___ Information shown

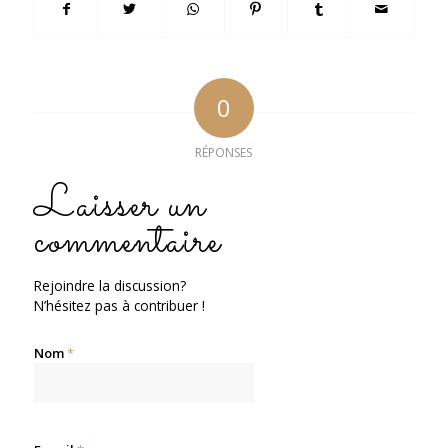
0
RÉPONSES
Laisser un
commentaire
Rejoindre la discussion?
N’hésitez pas à contribuer !
Nom
*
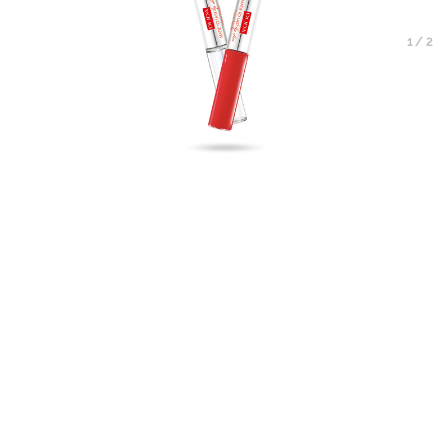
1
/
2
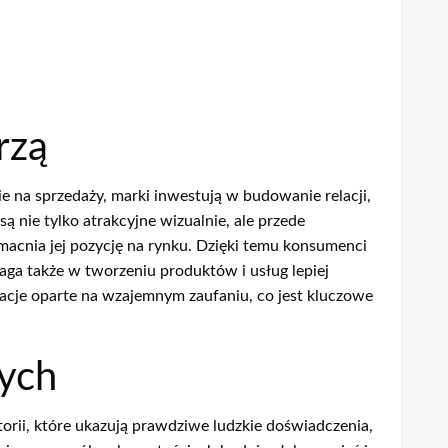
rzą
e na sprzedaży, marki inwestują w budowanie relacji,
ą nie tylko atrakcyjne wizualnie, ale przede
macnia jej pozycję na rynku. Dzięki temu konsumenci
aga także w tworzeniu produktów i usług lepiej
lacje oparte na wzajemnym zaufaniu, co jest kluczowe
nych
rii, które ukazują prawdziwe ludzkie doświadczenia,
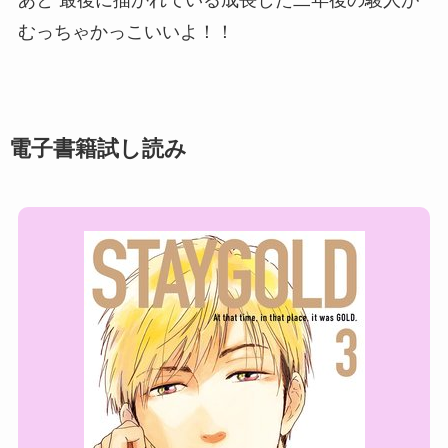
むっちゃかっこいいよ！！
電子書籍試し読み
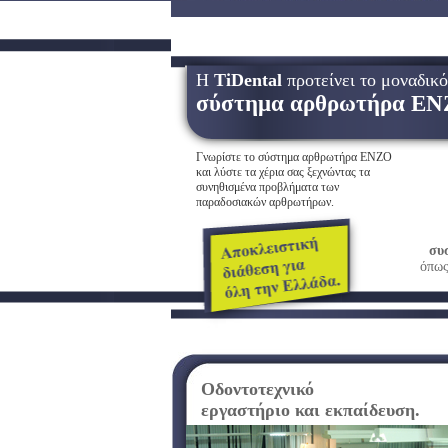
Η
TiDental
προτείνει το μοναδικό
σύστημα αρθρωτήρα ΕΝ
Γνωρίστε το σύστημα αρθρωτήρα ENZO
και λύστε τα χέρια σας ξεχνώντας τα
συνηθισμένα προβλήματα των
παραδοσιακών αρθρωτήρων.
συ
όπως
Οδοντοτεχνικό
εργαστήριο και εκπαίδευση.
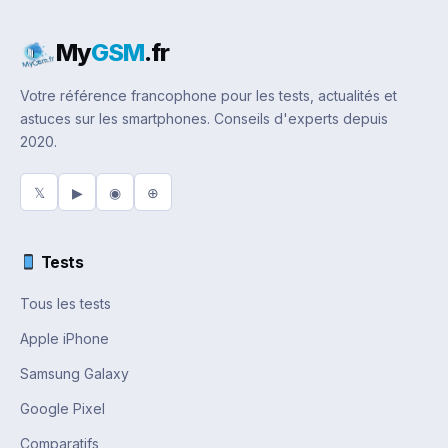
My
GSM
.fr
Votre référence francophone pour les tests, actualités et
astuces sur les smartphones. Conseils d'experts depuis
2020.
𝕏
▶
◉
⊕
Tests
Tous les tests
Apple iPhone
Samsung Galaxy
Google Pixel
Comparatifs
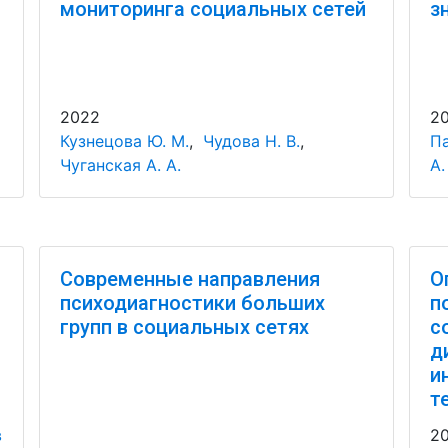
мониторинга социальных сетей
з
2022
2
Кузнецова Ю. М.
,
Чудова Н. В.
,
Па
Чуганская А. А.
А.
Современные направления
О
психодиагностики больших
п
групп в социальных сетях
с
д
и
т
в
2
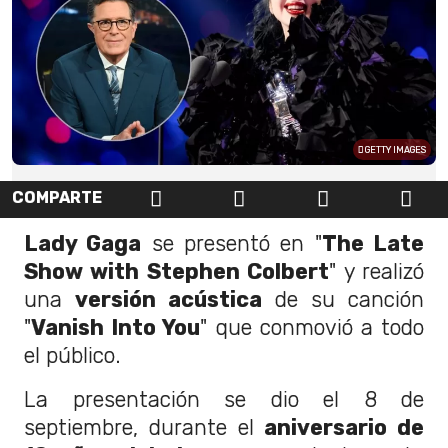
GETTY IMAGES
COMPARTE
Lady Gaga
se presentó en "
The Late
Show with Stephen Colbert
" y realizó
una
versión acústica
de su canción
"
Vanish Into You
" que conmovió a todo
el público.
La presentación se dio el 8 de
septiembre, durante el
aniversario de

______

What needs to be done: Tally the lines in the records above that contain the word "социальных", and give only that number.

Exercise response: 2